There was no statistically significant difference between the initial measurements of the mean Ra values of the groups (Table 1) (p > 0.05). In the multiple comparison of the post-treatment measurements, there was a statistically significant difference between the mean Ra values of the groups (p < 0.05). After the post hoc evaluations conducted to determine the significance in pairs, the mean Ra value of the Er:YAG laser group was found significantly higher than the EDTA gel and TIN curette groups (p < 0.05, p < 0.05), and also the mean Ra value of the EDTA gel group was significantly higher than the TIN curette group (p < 0.05) (Table 2). In terms of the multiple comparison of the differences between initial and post-treatment mean Ra values of the groups, a statistically significant difference was found (p < 0.05).
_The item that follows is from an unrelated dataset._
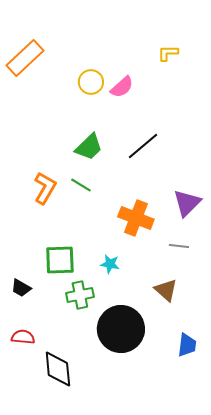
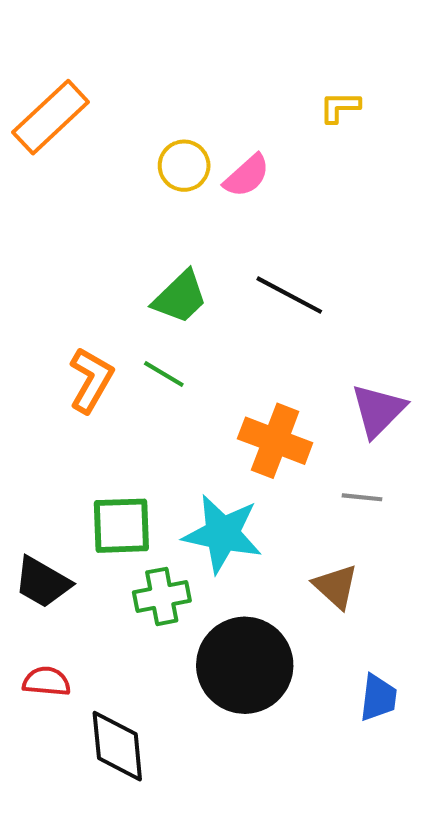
black line: (143, 146) -> (289, 295), turned 68
cyan star: (110, 264) -> (222, 534), size x2.0
black trapezoid: (21, 288) -> (42, 582), size x1.4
All groups showed statistically significant increases between the initial values (p < 0.05) and at pairwise comparisons, the mean Ra value of the Er:YAG laser group increased significantly than EDTA gel and TIN curette groups (p < 0.05, p < 0.05). Also, the increase in EDTA gel group was significantly higher than the TIN curette group (p < 0.05) (Table 2).

Table 1.

Initial Roughness Values of the Groups

	Mean ± SD
Group 1 (no treatment)	0.055 ± 0.005
Group 2 Er:YAG laser	0.054 ± 0.005
Group 3 EDTA gel	0.057 ± 0.006
Group 4 TIN curette	0.055 ± 0.003
p	0.687

One-way ANOVA test, p < 0.05.

ANOVA, analysis of variance; EDTA, ethylenediaminetetraacetic acid; Er:YAG, erbium-doped yttrium aluminum garnet; SD, standard deviation; TIN, titanium nitride.

Table 2.

The Intra- and Inter-Group Comparisons of Roughness Values Before and After the Surface Treatments

	Initial	Post-treatment		Difference
	Mean ± SD	Mean ± SD	p^A	Mean ± SD	p^B
Er:YAG laser	0.054 ± 0.005	0.422 ± 0.014	0.000^a1	0.367 ± 0.014	0.000^a2
EDTA gel	0.057 ± 0.006	0.296 ± 0.011	0.000^b1	0.239 ± 0.013	0.000^b2
TIN curette	0.055 ± 0.003	0.130 ± 0.006	0.000^c1	0.075 ± 0.008	0.000^c2
p ^C	0.493	0.000^*		0.000^*

a = Er:YAG-EDTA; b = EDTA-TIN; c = Er:YAG-TIN.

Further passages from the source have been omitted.